(233b) An Extended-Ensemble Relative Entropy Approach to Sequence-Specific Coarse-Grained Models for Peptide Aggregation | AIChE

(233b) An Extended-Ensemble Relative Entropy Approach to Sequence-Specific Coarse-Grained Models for Peptide Aggregation

Authors 

Understanding the mechanisms behind aggregation of intrinsically disordered proteins is an important and practically relevant problem: for instance, tau protein aggregation is responsible for the class of neurodegenerative diseases known as tauopathies. However, aggregating systems pose unique challenges for molecular simulation; the ranges of length and time scales involved necessitate the use of multiscale modeling. Coarse-grained models capable of accurately predicting disordered protein aggregation, and its dependence on the protein sequence and aggregation conditions, must reproduce the relevant balance of interactions driving assembly. Empirically developed top-down models can reproduce features of an aggregation process at low computational cost. However, it can be difficult to use these models to understand how specific changes in the molecular details of systems can influence their behavior. Hybrid models incorporating information from both simulations and experimentally known structures can be useful if a previously characterized protein sequence is to be studied, but are less applicable for studying novel mutations. Purely bottom-up models, in principle, can be made completely flexible in this regard.
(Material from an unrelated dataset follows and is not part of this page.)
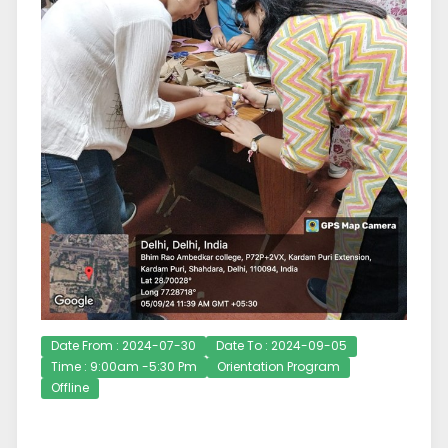
Date From : 2024-07-30
Date To : 2024-09-05
Time : 9:00am -5:30 Pm
Orientation Program
Offline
These, however, must be able to capture the particular differences in interaction strengths between pairs of residues to allow modeled disordered proteins to sample the correct ensemble of disordered configurations as well as specific ordered aggregates.

Here, we present a novel approach to developing bottom-up coarse-grained protein models using relative entropy optimization. This “extended ensemble” method allows models to be optimized simultaneously against multiple atomistic reference systems, each containing multiple interacting polypeptide chains, over a range of temperatures. The interactions in the resulting models are thus transferable to new sequences. We demonstrate this method first on simplified reduced-alphabet systems containing representative amino acids, showing how the temperatures of the reference systems can be chosen to optimize the balance of disordered configurations and ordered secondary structures in the reference ensemble. The sequence-specific coarse-grained models made with this strategy accurately predict secondary structures as well as end-to-end distance distributions, even for sequences outside of the training set. Next, we apply the method to aggregation-prone fragments of tau protein that form parts of the ordered cores of many disease-associated fibrillar tau structures, specifically the PHF6 hexapeptide and the hairpin-forming HP1 19-mer. Models of these systems can assemble large numbers of monomers into paired helical aggregates known to be characteristic of experimentally observed fibrils. Overall, we demonstrate that this approach provides a robust, systematic bottom-up path to sequence-specific coarse-grained models useful for studying protein aggregation and assembly.